[Start of Attachment]

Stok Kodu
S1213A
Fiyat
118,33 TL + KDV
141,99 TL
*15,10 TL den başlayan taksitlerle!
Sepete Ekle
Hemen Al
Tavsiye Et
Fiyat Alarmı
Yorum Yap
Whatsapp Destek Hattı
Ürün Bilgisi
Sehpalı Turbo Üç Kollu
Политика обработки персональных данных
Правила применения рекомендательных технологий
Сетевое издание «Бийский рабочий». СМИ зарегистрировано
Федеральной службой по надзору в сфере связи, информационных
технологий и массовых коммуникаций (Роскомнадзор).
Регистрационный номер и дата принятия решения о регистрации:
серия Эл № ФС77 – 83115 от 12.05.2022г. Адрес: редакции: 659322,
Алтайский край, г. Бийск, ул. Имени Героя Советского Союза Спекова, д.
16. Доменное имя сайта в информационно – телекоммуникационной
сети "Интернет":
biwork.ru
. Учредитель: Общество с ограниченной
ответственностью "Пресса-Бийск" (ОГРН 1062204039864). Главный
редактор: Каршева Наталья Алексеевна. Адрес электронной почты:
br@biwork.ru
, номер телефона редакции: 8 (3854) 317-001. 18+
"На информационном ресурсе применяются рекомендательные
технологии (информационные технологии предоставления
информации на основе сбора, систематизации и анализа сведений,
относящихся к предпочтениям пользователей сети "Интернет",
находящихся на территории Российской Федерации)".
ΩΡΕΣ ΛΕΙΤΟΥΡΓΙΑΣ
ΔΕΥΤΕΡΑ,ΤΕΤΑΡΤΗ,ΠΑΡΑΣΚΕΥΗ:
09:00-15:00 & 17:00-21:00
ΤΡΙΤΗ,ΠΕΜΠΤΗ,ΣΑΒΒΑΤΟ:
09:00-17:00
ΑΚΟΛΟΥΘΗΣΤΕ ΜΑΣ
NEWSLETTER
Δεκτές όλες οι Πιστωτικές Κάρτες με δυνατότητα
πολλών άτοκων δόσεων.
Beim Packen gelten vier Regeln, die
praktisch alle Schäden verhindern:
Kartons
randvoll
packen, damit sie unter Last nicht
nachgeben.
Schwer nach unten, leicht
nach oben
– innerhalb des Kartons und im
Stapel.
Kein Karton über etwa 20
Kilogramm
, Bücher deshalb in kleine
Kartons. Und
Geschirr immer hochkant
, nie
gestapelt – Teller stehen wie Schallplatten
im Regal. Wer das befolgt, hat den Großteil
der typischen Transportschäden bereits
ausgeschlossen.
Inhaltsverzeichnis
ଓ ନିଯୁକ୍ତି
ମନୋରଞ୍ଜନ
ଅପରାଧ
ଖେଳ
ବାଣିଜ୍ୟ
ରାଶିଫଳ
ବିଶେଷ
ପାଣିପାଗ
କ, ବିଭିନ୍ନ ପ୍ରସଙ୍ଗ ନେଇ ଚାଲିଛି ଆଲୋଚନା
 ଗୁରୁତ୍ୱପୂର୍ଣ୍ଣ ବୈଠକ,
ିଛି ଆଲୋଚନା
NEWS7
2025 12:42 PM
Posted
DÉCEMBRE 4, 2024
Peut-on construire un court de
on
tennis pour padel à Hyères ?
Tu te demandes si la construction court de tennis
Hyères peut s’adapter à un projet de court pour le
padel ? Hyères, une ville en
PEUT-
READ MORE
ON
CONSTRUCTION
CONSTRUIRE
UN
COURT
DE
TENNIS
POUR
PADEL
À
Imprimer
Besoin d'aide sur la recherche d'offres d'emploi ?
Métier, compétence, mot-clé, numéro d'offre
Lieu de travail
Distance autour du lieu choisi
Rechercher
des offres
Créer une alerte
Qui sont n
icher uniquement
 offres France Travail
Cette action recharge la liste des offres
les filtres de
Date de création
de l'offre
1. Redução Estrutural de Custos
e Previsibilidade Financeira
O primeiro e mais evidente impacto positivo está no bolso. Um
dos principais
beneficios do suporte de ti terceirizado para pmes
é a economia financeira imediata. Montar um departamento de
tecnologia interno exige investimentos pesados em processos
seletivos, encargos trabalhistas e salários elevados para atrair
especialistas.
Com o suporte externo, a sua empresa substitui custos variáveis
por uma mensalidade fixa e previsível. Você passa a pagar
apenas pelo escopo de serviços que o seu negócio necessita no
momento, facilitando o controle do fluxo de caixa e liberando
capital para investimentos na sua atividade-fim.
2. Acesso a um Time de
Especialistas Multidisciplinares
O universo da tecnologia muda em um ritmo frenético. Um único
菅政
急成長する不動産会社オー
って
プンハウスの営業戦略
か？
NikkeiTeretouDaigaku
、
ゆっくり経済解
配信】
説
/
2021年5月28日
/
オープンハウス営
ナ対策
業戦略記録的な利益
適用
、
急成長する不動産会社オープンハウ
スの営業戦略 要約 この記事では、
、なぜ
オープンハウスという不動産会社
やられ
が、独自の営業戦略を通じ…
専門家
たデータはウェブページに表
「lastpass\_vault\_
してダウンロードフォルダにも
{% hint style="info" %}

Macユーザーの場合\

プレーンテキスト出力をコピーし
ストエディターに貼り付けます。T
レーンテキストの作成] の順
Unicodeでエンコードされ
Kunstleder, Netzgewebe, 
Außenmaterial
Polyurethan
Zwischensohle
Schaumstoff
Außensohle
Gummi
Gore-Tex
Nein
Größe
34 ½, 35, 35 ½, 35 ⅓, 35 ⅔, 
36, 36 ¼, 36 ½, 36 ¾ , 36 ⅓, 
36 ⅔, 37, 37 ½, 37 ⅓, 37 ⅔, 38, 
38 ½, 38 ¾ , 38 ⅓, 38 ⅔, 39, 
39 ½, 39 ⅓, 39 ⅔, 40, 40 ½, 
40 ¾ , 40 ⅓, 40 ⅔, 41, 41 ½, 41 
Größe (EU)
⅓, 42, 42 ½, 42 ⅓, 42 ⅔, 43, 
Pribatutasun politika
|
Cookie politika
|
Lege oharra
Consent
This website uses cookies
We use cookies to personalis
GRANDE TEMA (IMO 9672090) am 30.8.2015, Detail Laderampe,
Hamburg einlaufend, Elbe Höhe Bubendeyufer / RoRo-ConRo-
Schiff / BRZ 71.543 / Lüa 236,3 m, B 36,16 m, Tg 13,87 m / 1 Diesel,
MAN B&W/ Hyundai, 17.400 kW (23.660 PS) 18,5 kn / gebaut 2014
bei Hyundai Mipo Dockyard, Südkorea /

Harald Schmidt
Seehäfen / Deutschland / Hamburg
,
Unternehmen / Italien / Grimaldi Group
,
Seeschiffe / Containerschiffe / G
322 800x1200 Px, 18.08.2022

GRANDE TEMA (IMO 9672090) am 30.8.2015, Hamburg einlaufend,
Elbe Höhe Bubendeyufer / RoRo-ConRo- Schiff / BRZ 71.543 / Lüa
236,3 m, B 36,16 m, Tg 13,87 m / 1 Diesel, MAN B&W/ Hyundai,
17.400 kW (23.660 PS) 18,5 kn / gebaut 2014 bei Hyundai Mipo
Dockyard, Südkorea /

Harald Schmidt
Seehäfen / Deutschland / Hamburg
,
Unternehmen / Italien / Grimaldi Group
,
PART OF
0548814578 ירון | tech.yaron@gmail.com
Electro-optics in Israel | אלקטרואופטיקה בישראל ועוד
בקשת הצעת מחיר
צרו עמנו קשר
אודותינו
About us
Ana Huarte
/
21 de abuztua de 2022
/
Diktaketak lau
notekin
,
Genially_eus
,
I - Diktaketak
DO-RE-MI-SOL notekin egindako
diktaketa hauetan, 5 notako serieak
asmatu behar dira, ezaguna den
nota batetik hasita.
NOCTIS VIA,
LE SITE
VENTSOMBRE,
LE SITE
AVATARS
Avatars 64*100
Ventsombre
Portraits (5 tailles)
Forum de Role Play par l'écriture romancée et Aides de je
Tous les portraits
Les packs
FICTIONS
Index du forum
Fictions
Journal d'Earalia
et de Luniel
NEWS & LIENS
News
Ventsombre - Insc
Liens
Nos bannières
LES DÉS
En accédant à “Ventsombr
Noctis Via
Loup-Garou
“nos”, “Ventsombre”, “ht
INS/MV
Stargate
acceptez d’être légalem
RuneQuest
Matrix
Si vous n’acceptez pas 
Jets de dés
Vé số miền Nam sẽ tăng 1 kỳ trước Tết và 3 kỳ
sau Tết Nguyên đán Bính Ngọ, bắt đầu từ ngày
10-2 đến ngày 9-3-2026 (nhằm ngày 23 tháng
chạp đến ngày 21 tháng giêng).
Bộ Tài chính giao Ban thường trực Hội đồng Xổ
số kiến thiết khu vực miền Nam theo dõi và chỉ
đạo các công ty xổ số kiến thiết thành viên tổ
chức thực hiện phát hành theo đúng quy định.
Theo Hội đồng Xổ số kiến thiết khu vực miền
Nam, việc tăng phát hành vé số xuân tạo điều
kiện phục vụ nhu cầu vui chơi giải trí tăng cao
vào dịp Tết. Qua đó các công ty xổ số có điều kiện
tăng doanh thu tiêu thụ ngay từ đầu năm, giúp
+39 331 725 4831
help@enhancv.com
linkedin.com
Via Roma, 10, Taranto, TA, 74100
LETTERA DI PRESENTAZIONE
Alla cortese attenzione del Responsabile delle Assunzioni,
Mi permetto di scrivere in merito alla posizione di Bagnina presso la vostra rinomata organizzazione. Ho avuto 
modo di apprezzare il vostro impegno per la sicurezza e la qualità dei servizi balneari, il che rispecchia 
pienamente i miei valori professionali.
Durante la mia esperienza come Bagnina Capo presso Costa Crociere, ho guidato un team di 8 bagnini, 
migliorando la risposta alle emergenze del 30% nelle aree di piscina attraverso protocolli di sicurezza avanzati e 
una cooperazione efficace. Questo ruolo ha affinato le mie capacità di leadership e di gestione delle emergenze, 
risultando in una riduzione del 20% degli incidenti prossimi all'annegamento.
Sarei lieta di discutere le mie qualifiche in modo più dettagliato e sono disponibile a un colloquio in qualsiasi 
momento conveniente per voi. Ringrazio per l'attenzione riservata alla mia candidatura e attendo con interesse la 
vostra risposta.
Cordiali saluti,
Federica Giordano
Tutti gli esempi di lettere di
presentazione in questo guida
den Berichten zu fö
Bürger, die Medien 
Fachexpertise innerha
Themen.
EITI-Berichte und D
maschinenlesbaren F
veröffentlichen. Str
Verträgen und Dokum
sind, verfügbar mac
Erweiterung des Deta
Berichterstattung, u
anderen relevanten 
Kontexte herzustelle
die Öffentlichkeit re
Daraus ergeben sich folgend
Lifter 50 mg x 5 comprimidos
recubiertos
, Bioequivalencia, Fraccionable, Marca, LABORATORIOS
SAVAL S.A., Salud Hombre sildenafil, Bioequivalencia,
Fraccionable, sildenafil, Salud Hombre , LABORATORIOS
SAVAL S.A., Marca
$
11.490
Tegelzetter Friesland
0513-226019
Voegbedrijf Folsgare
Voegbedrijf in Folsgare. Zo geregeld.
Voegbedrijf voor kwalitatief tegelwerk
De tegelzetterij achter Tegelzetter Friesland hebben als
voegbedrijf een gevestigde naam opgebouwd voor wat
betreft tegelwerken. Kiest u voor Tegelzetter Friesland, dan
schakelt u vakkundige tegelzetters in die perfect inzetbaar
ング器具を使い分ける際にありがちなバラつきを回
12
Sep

[End of Attachment]

* [HOW TO COMPLETE THIS TASK]:
Exact reproduction of the lines from the top of the material through the line where "Политика обработки персональных данных" appears is required, both boundary lines included, with no other output.

* [EXERCISE RESPONSE]:
Stok Kodu
S1213A
Fiyat
118,33 TL + KDV
141,99 TL
*15,10 TL den başlayan taksitlerle!
Sepete Ekle
Hemen Al
Tavsiye Et
Fiyat Alarmı
Yorum Yap
Whatsapp Destek Hattı
Ürün Bilgisi
Sehpalı Turbo Üç Kollu
Политика обработки персональных данных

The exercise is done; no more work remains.